- [Prompt]: Set down every record below exactly as it appears, but without the pictures.

::: Records

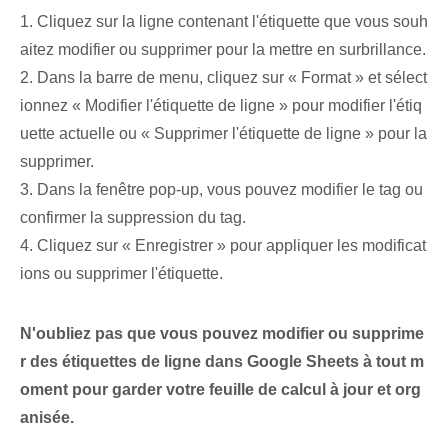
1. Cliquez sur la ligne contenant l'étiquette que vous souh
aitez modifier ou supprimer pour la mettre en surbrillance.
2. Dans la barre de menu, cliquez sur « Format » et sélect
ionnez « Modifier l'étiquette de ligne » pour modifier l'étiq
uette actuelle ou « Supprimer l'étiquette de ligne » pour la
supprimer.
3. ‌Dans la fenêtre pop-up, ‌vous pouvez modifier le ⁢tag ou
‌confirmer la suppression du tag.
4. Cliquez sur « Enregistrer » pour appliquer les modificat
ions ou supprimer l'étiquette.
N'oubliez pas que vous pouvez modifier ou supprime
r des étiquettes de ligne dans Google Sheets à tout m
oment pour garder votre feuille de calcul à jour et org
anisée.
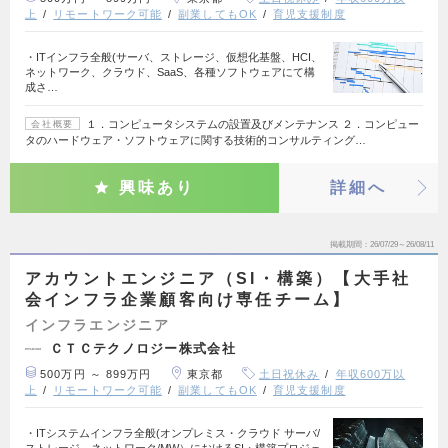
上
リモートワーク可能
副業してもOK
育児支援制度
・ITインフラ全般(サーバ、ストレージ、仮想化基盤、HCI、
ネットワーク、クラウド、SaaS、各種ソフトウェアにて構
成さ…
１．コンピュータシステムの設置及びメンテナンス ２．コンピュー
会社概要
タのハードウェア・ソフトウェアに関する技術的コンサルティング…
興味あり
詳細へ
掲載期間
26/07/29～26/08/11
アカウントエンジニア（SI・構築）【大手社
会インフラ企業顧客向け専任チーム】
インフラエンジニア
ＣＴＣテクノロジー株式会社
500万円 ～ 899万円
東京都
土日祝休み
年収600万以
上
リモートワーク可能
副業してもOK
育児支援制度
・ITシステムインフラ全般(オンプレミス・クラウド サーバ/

::::::

- [Result of the exercise]:
1. Cliquez sur la ligne contenant l'étiquette que vous souh
aitez modifier ou supprimer pour la mettre en surbrillance.
2. Dans la barre de menu, cliquez sur « Format » et sélect
ionnez « Modifier l'étiquette de ligne » pour modifier l'étiq
uette actuelle ou « Supprimer l'étiquette de ligne » pour la
supprimer.
3. ‌Dans la fenêtre pop-up, ‌vous pouvez modifier le ⁢tag ou
‌confirmer la suppression du tag.
4. Cliquez sur « Enregistrer » pour appliquer les modificat
ions ou supprimer l'étiquette.
N'oubliez pas que vous pouvez modifier ou supprime
r des étiquettes de ligne dans Google Sheets à tout m
oment pour garder votre feuille de calcul à jour et org
anisée.
上
リモートワーク可能
副業してもOK
育児支援制度
・ITインフラ全般(サーバ、ストレージ、仮想化基盤、HCI、
ネットワーク、クラウド、SaaS、各種ソフトウェアにて構
成さ…
１．コンピュータシステムの設置及びメンテナンス ２．コンピュー
会社概要
タのハードウェア・ソフトウェアに関する技術的コンサルティング…
興味あり
詳細へ
掲載期間
26/07/29～26/08/11
アカウントエンジニア（SI・構築）【大手社
会インフラ企業顧客向け専任チーム】
インフラエンジニア
ＣＴＣテクノロジー株式会社
500万円 ～ 899万円
東京都
土日祝休み
年収600万以
上
リモートワーク可能
副業してもOK
育児支援制度
・ITシステムインフラ全般(オンプレミス・クラウド サーバ/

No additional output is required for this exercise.